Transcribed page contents
---

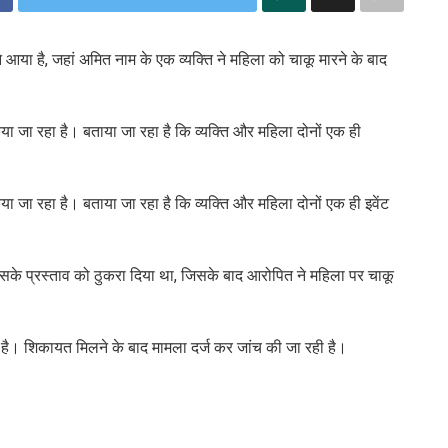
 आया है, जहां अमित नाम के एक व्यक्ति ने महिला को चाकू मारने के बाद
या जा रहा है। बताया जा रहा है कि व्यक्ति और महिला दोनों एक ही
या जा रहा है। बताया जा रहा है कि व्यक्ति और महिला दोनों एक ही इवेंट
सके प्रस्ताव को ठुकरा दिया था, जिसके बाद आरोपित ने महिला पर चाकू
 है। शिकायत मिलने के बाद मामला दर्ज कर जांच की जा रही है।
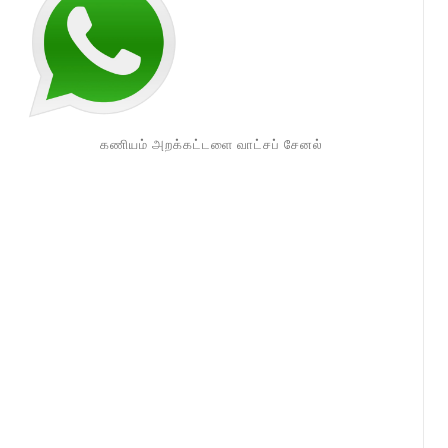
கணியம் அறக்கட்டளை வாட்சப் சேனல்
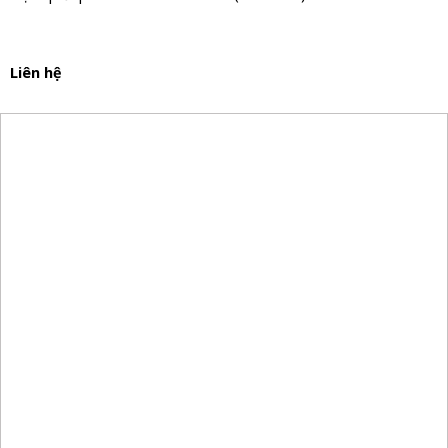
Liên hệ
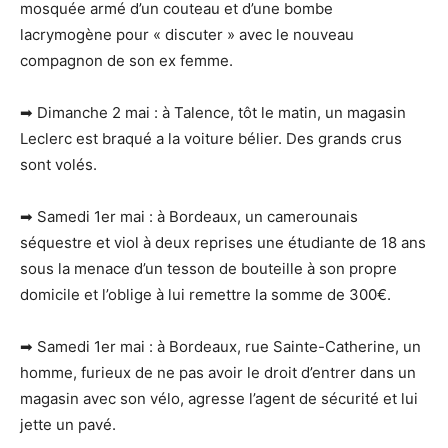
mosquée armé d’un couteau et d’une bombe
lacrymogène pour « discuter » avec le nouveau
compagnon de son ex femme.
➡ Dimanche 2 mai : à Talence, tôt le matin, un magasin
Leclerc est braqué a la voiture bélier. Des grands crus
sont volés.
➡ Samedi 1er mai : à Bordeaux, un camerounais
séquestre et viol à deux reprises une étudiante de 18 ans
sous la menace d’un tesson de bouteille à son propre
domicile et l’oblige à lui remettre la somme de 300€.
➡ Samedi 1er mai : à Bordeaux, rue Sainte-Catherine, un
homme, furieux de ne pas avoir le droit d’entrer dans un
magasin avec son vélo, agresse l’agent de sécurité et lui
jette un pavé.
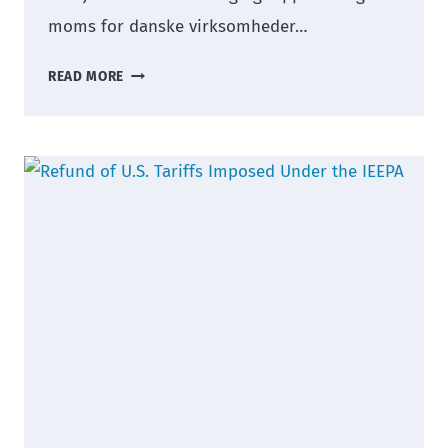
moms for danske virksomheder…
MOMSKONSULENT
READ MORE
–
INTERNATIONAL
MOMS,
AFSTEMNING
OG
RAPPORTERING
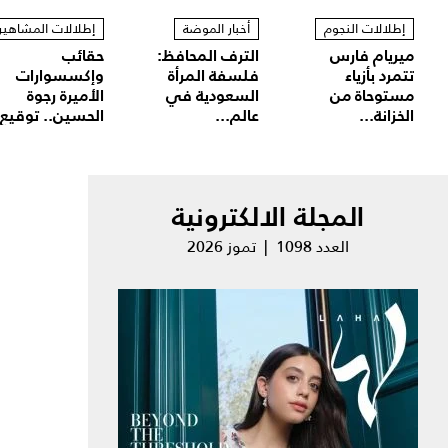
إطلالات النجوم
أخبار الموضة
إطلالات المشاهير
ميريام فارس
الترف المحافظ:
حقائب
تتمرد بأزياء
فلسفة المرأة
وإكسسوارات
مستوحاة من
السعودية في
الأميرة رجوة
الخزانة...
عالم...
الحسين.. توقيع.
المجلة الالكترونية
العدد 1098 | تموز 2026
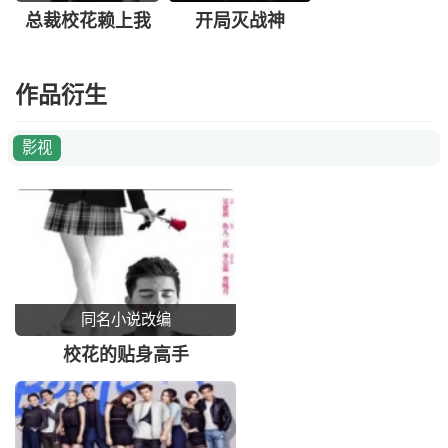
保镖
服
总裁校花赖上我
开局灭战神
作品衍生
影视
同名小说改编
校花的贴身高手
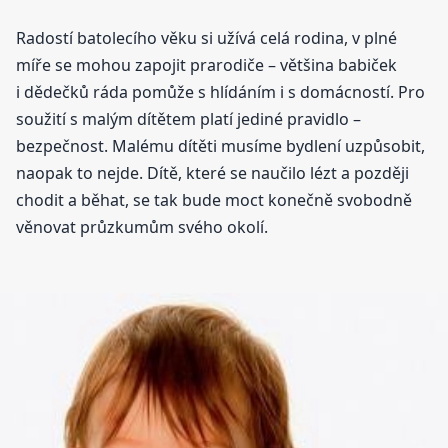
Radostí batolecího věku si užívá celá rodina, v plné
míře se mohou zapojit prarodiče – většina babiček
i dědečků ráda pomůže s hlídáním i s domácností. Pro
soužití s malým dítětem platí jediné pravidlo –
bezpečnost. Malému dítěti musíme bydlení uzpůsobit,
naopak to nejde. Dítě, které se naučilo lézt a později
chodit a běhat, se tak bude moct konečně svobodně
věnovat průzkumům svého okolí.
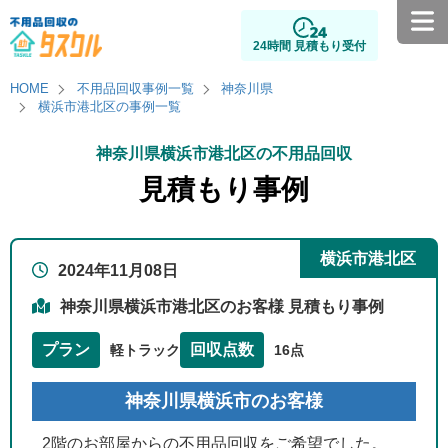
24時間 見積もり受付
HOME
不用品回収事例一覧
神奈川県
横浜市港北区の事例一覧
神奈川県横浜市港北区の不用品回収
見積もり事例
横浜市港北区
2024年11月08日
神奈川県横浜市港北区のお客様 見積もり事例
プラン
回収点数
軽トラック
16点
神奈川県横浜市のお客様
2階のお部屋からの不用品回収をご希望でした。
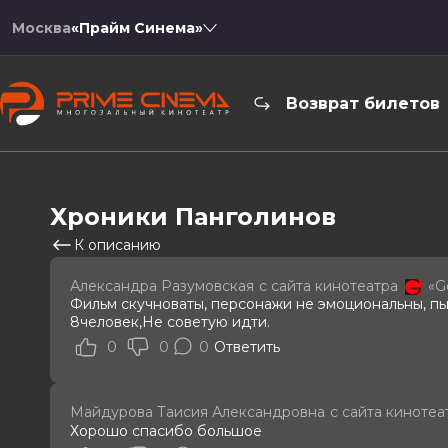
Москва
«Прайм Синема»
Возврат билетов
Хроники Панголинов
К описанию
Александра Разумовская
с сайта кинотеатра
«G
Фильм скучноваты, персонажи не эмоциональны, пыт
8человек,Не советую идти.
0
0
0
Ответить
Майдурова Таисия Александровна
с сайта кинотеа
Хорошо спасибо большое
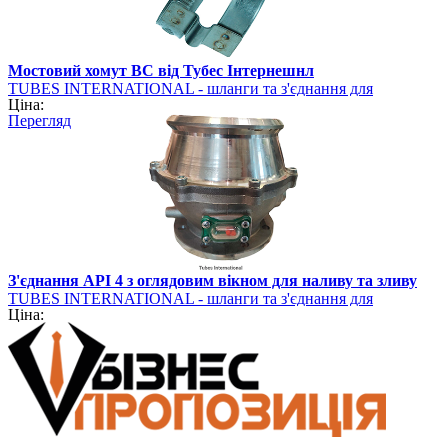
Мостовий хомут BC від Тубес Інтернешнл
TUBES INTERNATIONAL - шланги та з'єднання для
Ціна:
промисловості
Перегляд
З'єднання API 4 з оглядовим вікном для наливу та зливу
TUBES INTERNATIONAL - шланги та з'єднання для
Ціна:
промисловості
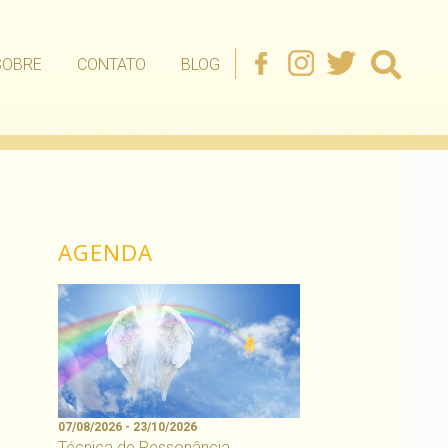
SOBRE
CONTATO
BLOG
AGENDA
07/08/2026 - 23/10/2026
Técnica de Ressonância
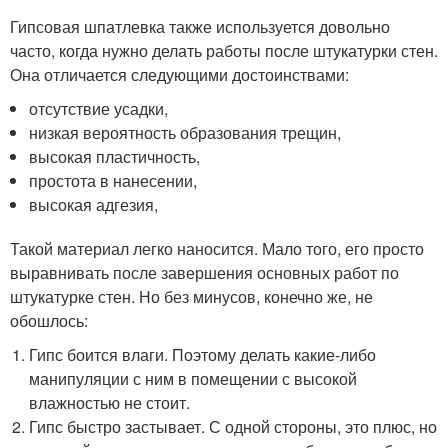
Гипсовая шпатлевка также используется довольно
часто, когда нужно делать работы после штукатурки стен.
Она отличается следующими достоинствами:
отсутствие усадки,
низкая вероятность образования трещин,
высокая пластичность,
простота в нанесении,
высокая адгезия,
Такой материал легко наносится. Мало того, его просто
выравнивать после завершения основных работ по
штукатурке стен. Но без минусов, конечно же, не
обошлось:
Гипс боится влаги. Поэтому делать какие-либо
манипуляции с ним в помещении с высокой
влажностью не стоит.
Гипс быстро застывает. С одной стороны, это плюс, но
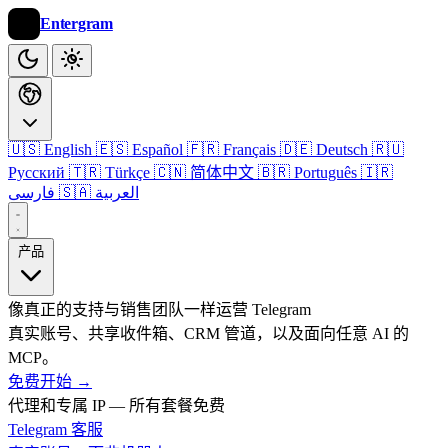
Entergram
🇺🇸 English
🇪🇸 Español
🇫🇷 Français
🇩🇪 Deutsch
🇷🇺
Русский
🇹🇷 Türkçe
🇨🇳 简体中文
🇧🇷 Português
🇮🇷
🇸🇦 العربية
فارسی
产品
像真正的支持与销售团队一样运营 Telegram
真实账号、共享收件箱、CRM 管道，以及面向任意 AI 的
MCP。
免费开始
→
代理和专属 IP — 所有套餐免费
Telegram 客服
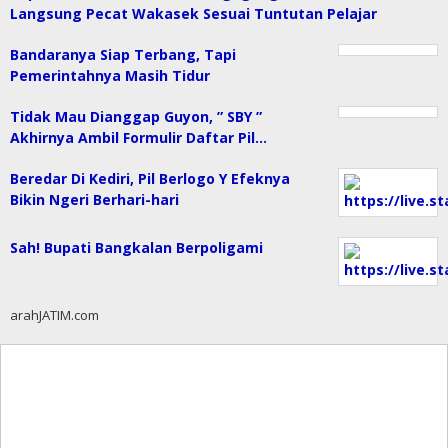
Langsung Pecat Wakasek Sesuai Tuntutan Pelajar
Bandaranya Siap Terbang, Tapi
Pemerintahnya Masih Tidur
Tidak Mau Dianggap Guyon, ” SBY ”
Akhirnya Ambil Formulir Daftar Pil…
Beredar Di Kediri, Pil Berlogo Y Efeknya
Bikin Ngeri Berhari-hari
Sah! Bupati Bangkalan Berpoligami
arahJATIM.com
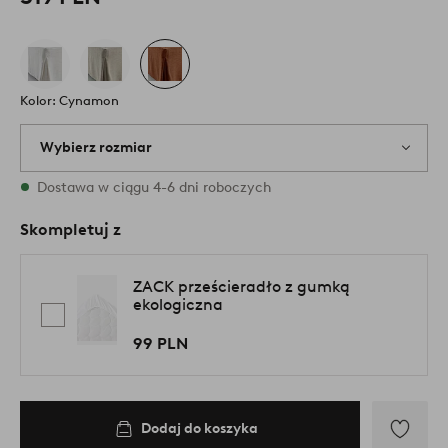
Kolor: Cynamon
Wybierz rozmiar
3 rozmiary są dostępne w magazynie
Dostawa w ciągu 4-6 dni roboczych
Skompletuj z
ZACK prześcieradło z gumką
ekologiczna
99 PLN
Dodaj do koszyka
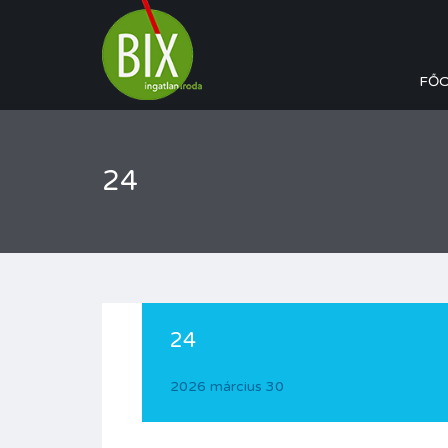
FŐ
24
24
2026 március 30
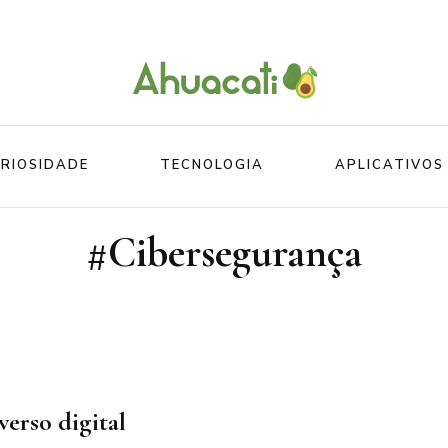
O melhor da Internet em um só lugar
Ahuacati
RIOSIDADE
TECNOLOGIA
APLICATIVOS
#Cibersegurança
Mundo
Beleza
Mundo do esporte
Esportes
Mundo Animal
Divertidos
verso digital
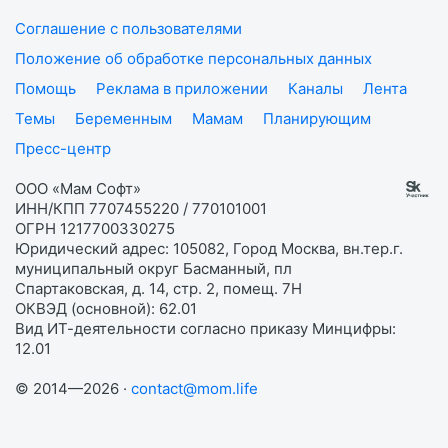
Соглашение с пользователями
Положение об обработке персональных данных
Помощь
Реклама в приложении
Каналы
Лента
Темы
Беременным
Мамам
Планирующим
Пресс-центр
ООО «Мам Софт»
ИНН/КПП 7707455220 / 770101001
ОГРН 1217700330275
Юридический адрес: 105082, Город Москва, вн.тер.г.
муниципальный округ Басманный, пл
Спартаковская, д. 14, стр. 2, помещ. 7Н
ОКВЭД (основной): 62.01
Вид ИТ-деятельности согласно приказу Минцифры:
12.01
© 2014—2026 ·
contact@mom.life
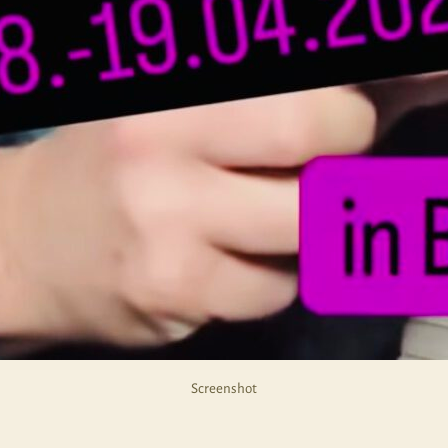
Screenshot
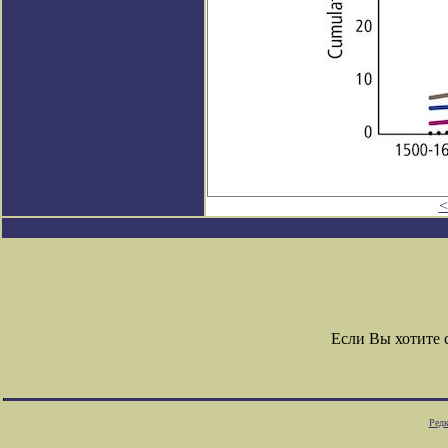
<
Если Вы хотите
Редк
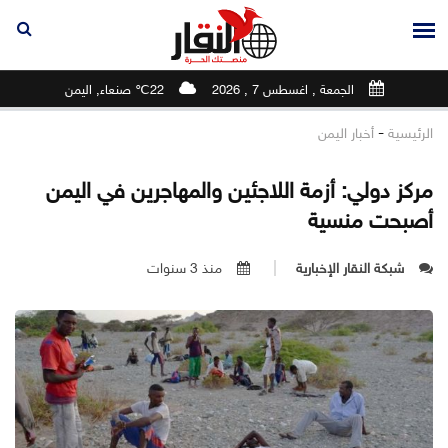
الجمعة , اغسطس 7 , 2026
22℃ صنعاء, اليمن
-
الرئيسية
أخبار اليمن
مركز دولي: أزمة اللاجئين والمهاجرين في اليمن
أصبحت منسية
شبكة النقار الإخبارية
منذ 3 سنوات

---

[EXERCISE DESCRIPTION]:
Repeat exactly, and only, the entries from the line with "ميريام فارس" through the line with "Radostí batolecího věku". Pictures are skipped.

[COMPLETED EXERCISE]:
ميريام فارس
الترف المحافظ:
حقائب
تتمرد بأزياء
فلسفة المرأة
وإكسسوارات
مستوحاة من
السعودية في
الأميرة رجوة
الخزانة...
عالم...
الحسين.. توقيع.
المجلة الالكترونية
العدد 1098 | تموز 2026
保镖
服
总裁校花赖上我
开局灭战神
作品衍生
影视
同名小说改编
校花的贴身高手
Radostí batolecího věku si užívá celá rodina, v plné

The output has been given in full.